Anger is usually considered a negative emotion — something which needs to be restrained or at least “managed.” Our aversion to anger is sensible. Persistent rage can take a toll on our body and mind, and on our relationships: Studies link chronic anger to depression, lower back pain, sexual dysfunction, and more; other studies find fiery outbursts can spark cardiac arrest and strokes.

All anger isn't equal, however. There are destructive and productive forms of anger.

Anger-management expert John Schinnerer, PhD, who served because the psychological consultant for the animated Pixar film Inside Out, differentiates chronic irritability — a long-term outlook seen as a perceiving the world through a hostile, persecutory lens — and the momentary angry response, which all of us exhibit from time to time.

Anger of the flash-in-the-pan variety is not only normal; it has some real benefits.

That burst of anger triggers battery power of physiological responses, including increased heartbeat and blood pressure, which are essential to keeping ourselves and our loved ones safe. If we learn that our child has been bullied or we catch a pickpocket snagging our wallet, reacting with anger can be both adaptive and productive.

Anger is helpful not just in moments of duress but also in the broader scheme of our relationships. For one thing, exasperation may compel us to state how we feel instead of bottling it in. And when we express those feelings respectfully (think going for a deep breath, saying our piece, then listening to what the other person has to say), our anger helps to promote growth and change and may even contribute to a longer life.

Asserting anger productively requires some backwards and forwards, but if we do it calmly and assertively, says Schinnerer, “it will help us speak up for what we need and let others know when our boundaries are being violated.”

Anger also deserves credit for providing a proverbial kick in the butt, especially in comparison towards the paralyzing effect of other negative emotions.
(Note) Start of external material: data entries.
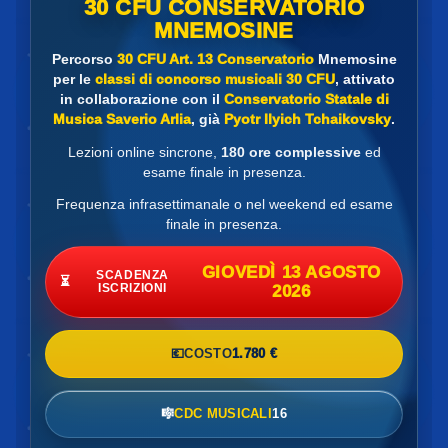
30 CFU CONSERVATORIO
MNEMOSINE
Percorso
30 CFU Art. 13 Conservatorio
Mnemosine
per le
classi di concorso musicali 30 CFU
, attivato
in collaborazione con il
Conservatorio Statale di
Musica Saverio Arlia
, già
Pyotr Ilyich Tchaikovsky
.
Lezioni online sincrone,
180 ore complessive
ed
esame finale in presenza.
Frequenza infrasettimanale o nel weekend ed esame
finale in presenza.
GIOVEDÌ 13 AGOSTO
SCADENZA
⏳
ISCRIZIONI
2026
💶
COSTO
1.780 €
🎼
CDC MUSICALI
16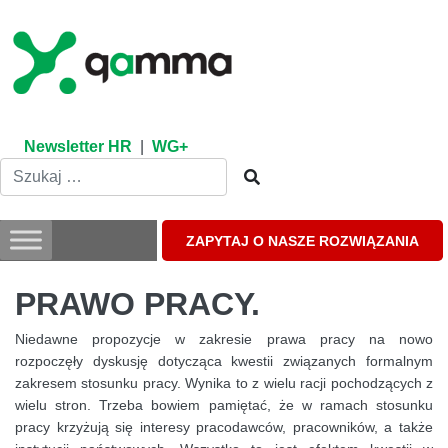
Skip
to
content
Newsletter HR
|
WG+
ZAPYTAJ O NASZE ROZWIĄZANIA
PRAWO PRACY.
Niedawne propozycje w zakresie prawa pracy na nowo
rozpoczęły dyskusję dotycząca kwestii związanych formalnym
zakresem stosunku pracy. Wynika to z wielu racji pochodzących z
wielu stron. Trzeba bowiem pamiętać, że w ramach stosunku
pracy krzyżują się interesy pracodawców, pracowników, a także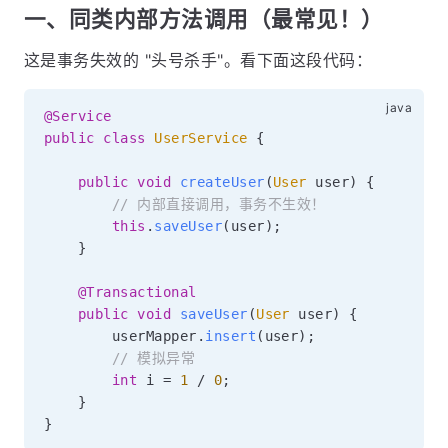
一、同类内部方法调用（最常见！）
这是事务失效的 "头号杀手"。看下面这段代码：
@Service
public
class
UserService
{
public
void
createUser
(
User
 user
)
{
// 内部直接调用，事务不生效！
this
.
saveUser
(
user
)
;
}
@Transactional
public
void
saveUser
(
User
 user
)
{
        userMapper
.
insert
(
user
)
;
// 模拟异常
int
 i 
=
1
/
0
;
}
}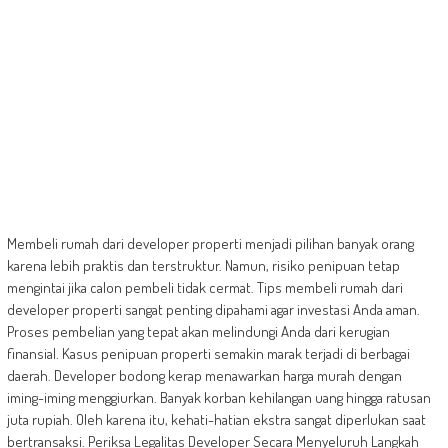
Membeli rumah dari developer properti menjadi pilihan banyak orang
karena lebih praktis dan terstruktur. Namun, risiko penipuan tetap
mengintai jika calon pembeli tidak cermat. Tips membeli rumah dari
developer properti sangat penting dipahami agar investasi Anda aman.
Proses pembelian yang tepat akan melindungi Anda dari kerugian
finansial. Kasus penipuan properti semakin marak terjadi di berbagai
daerah. Developer bodong kerap menawarkan harga murah dengan
iming-iming menggiurkan. Banyak korban kehilangan uang hingga ratusan
juta rupiah. Oleh karena itu, kehati-hatian ekstra sangat diperlukan saat
bertransaksi. Periksa Legalitas Developer Secara Menyeluruh Langkah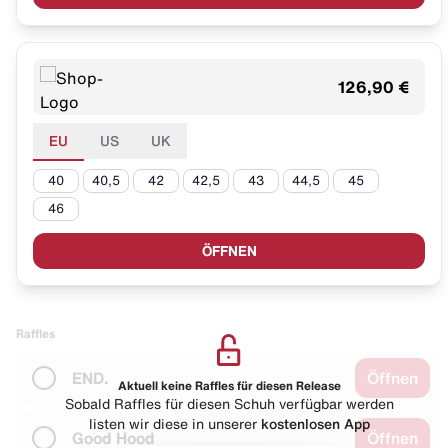
126,90 €
EU
US
UK
40
40,5
42
42,5
43
44,5
45
46
ÖFFNEN
Raffles
END.
Öffnen
Aktuell keine Raffles für diesen Release
Sobald Raffles für diesen Schuh verfügbar werden
listen wir diese in unserer
kostenlosen App
Good Hood
Öffnen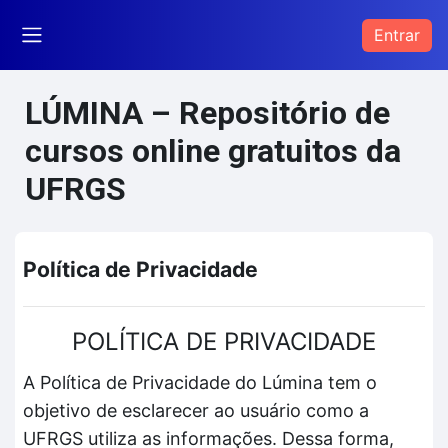
Ir para o conteúdo principal
Entrar
Painel lateral
LÚMINA – Repositório de
cursos online gratuitos da
UFRGS
Política de Privacidade
POLÍTICA DE PRIVACIDADE
A Política de Privacidade do Lúmina tem o
objetivo de esclarecer ao usuário como a
UFRGS utiliza as informações. Dessa forma,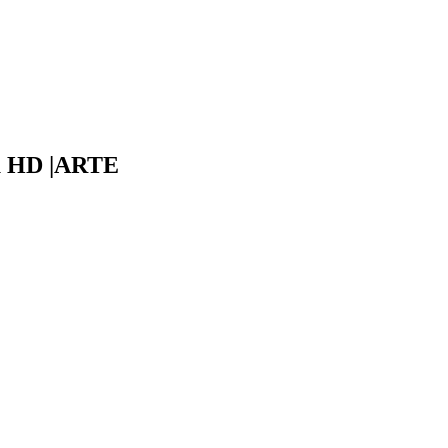
oku HD |ARTE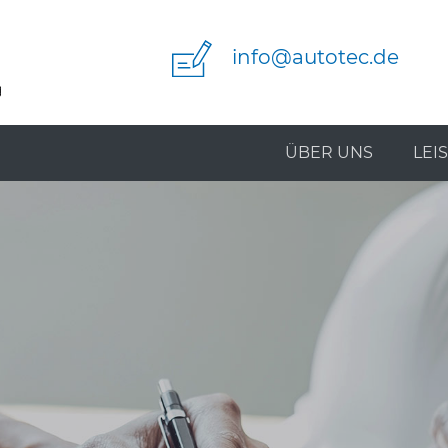
info
@
autotec.de
ÜBER UNS
LEI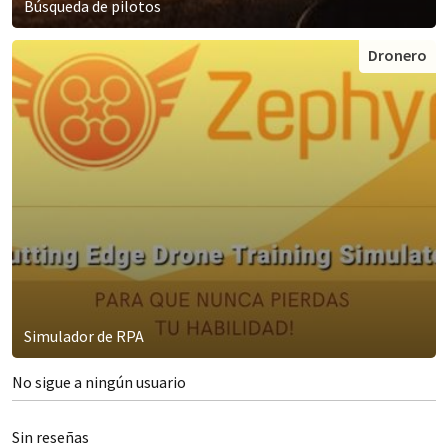
Búsqueda de pilotos
Dronero
Simulador de RPA
No sigue a ningún usuario
Sin reseñas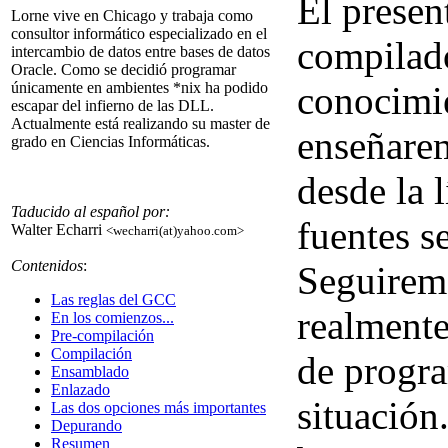
El presen
Lorne vive en Chicago y trabaja como
consultor informático especializado en el
compilad
intercambio de datos entre bases de datos
Oracle. Como se decidió programar
conocimie
únicamente en ambientes *nix ha podido
escapar del infierno de las DLL.
Actualmente está realizando su master de
enseñarem
grado en Ciencias Informáticas.
desde la 
Taducido al español por:
fuentes se
Walter Echarri
<wecharri(at)yahoo.com>
Contenidos
:
Seguiremo
Las reglas del GCC
realmente
En los comienzos...
Pre-compilación
Compilación
de progra
Ensamblado
Enlazado
situación
Las dos opciones más importantes
Depurando
Resumen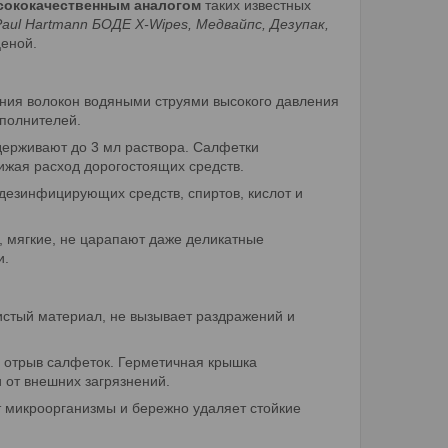
ококачественным аналогом
таких известных
 Paul Hartmann БОДЕ X-Wipes, Медвайпс, Дезупак,
ценой.
ния волокон водяными струями высокого давления
аполнителей.
держивают до 3 мл раствора. Салфетки
ижая расход дорогостоящих средств.
дезинфицирующих средств, спиртов, кислот и
 мягкие, не царапают даже деликатные
и.
истый материал, не вызывает раздражений и
 отрыв салфеток. Герметичная крышка
 от внешних загрязнений.
микроорганизмы и бережно удаляет стойкие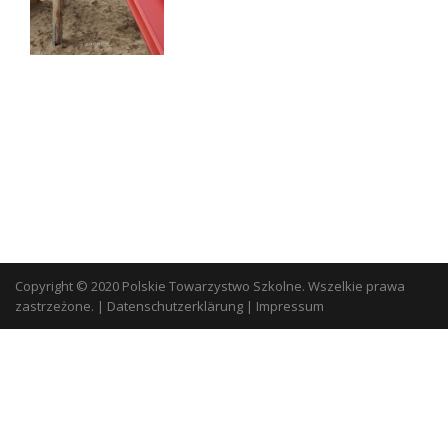
Copyright © 2020 Polskie Towarzystwo Szkolne. Wszelkie prawa
zastrzeżone.
|
Datenschutzerklärung
|
Impressum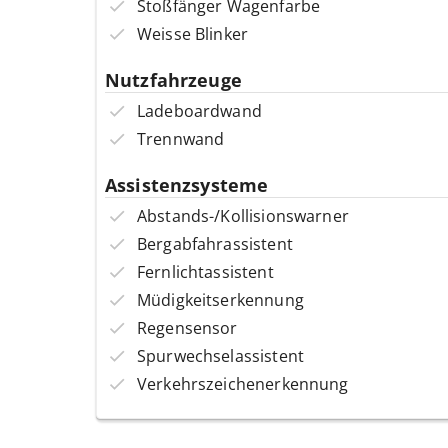
Stoßfänger Wagenfarbe
Weisse Blinker
Nutzfahrzeuge
Ladeboardwand
Trennwand
Assistenzsysteme
Abstands-/Kollisionswarner
Bergabfahrassistent
Fernlichtassistent
Müdigkeitserkennung
Regensensor
Spurwechselassistent
Verkehrszeichenerkennung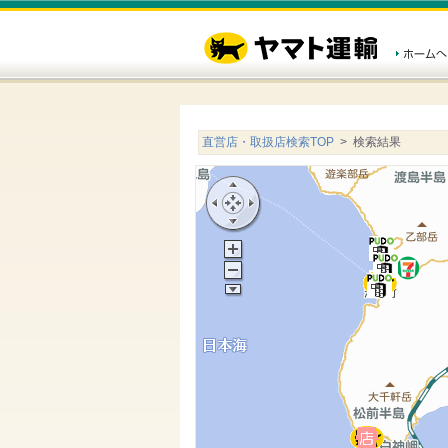
直営店・取扱店検索TOP
> 検索結果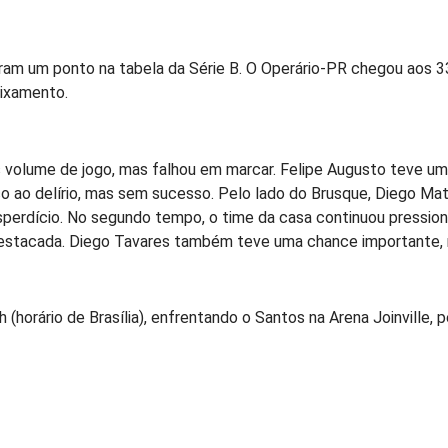
am um ponto na tabela da Série B. O Operário-PR chegou aos 33
aixamento.
 volume de jogo, mas falhou em marcar. Felipe Augusto teve u
o ao delírio, mas sem sucesso. Pelo lado do Brusque, Diego Ma
sperdício. No segundo tempo, o time da casa continuou pressio
stacada. Diego Tavares também teve uma chance importante, mas
(horário de Brasília), enfrentando o Santos na Arena Joinville, 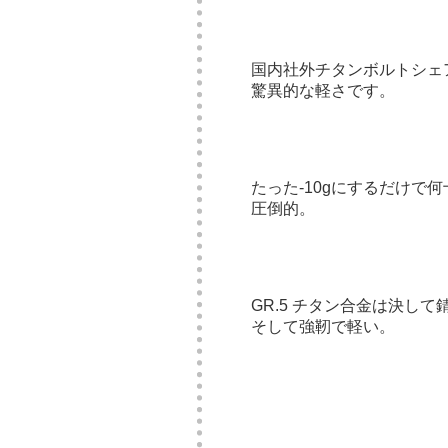
国内社外チタンボルトシェ
驚異的な軽さです。
たった-10gにするだけで
圧倒的。
GR.5 チタン合金は決して
そして強靭で軽い。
Take sadness. Feeling blue generally leads us to view life through what psychologists call an “external locus of control,” or perhaps a belief that good or bad things occur because of factors beyond our control. Anger does the opposite, corresponding with an “internal locus of control” — the belief that we have a say in what happens to us.

“Being mad can [also] be great for society; it motivates us to work toward positive change,” notes Schinnerer. “Things like #MeToo or the civil rights movement wouldn’t exist without anger.”

Still, it’s vital that you distinguish between anger as an impetus for positive change and anger as a catalyst for heart disease, damaged relationships, or perhaps a fist-size hole in the wall.

To differentiate between normal, healthy anger and chronic irritability, Schinnerer encourages us to consider three elements of our anger:

  • Duration, or how long the emotion lasts.
  • Frequency, or how often it happens.
  • Intensity, or how strongly you have it.

Intensity is especially important, explains Schinnerer, since it helps us think about anger in context.

“There’s a noticeable difference between being intensely angry about something similar to racial injustice or sexual harassment and flying off the handle every time you get caught in traffic. One way to maintain perspective is to think about, ‘Will this matter in 5 years?’”

Ultimately, the key to using anger productively rather than destructively lies in being mindful of our feelings and getting a healthy way to release them before they get too big. Schinnerer encourages us growing a habit of rating our anger because it arises, using a scale of just one to 10.

“I tell clients to convey themselves before they reach a 5. This way they speak up for which they need while they’re still relatively calm.”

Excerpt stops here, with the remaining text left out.